Start of Data for the task

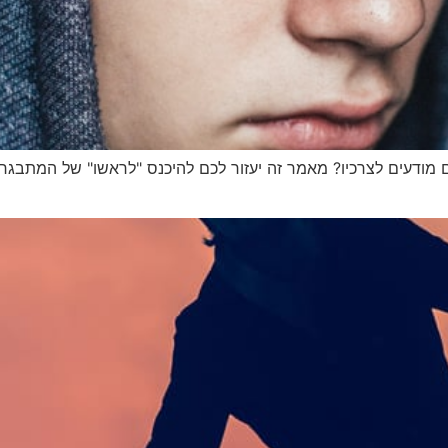
 מודעים לצרכיו? מאמר זה יעזור לכם להיכנס "לראשו" של המתבג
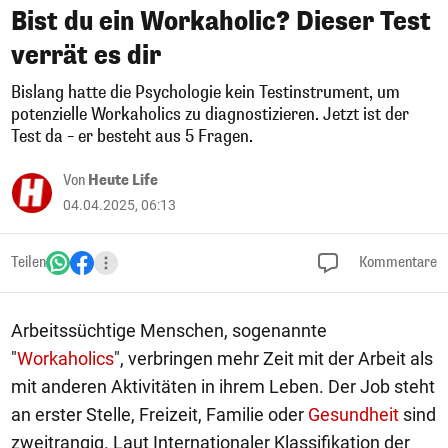
Bist du ein Workaholic? Dieser Test
verrät es dir
Bislang hatte die Psychologie kein Testinstrument, um
potenzielle Workaholics zu diagnostizieren. Jetzt ist der
Test da – er besteht aus 5 Fragen.
Von
Heute Life
04.04.2025, 06:13
Teilen
Kommentare
Arbeitssüchtige Menschen, sogenannte
"
Workaholics
", verbringen mehr Zeit mit der Arbeit als
mit anderen Aktivitäten in ihrem Leben. Der Job steht
an erster Stelle, Freizeit, Familie oder
Gesundheit
sind
zweitrangig. Laut Internationaler Klassifikation der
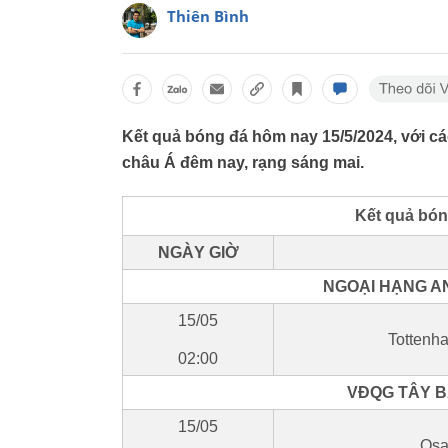
Thiên Bình
Kết quả bóng đá hôm nay 15/5/2024, với các
châu Á đêm nay, rạng sáng mai.
Kết quả bón
NGÀY GIỜ
NGOẠI HẠNG AN
15/05
Tottenh
02:00
VĐQG TÂY BA
15/05
Osa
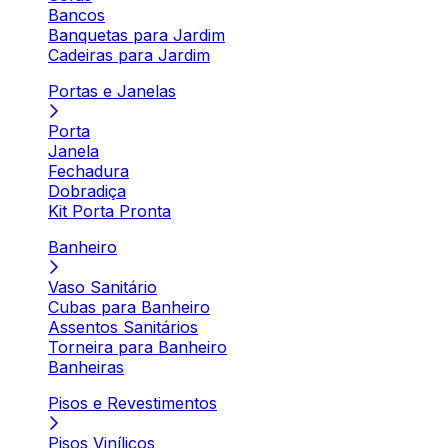
Bancos
Banquetas para Jardim
Cadeiras para Jardim
Portas e Janelas
Porta
Janela
Fechadura
Dobradiça
Kit Porta Pronta
Banheiro
Vaso Sanitário
Cubas para Banheiro
Assentos Sanitários
Torneira para Banheiro
Banheiras
Pisos e Revestimentos
Pisos Vinílicos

End of Data for the task

▸ **The problem**: All lines of the material that contain the word "Workaholics" should be listed.

▸ **Result below**:
potenzielle Workaholics zu diagnostizieren. Jetzt ist der
Workaholics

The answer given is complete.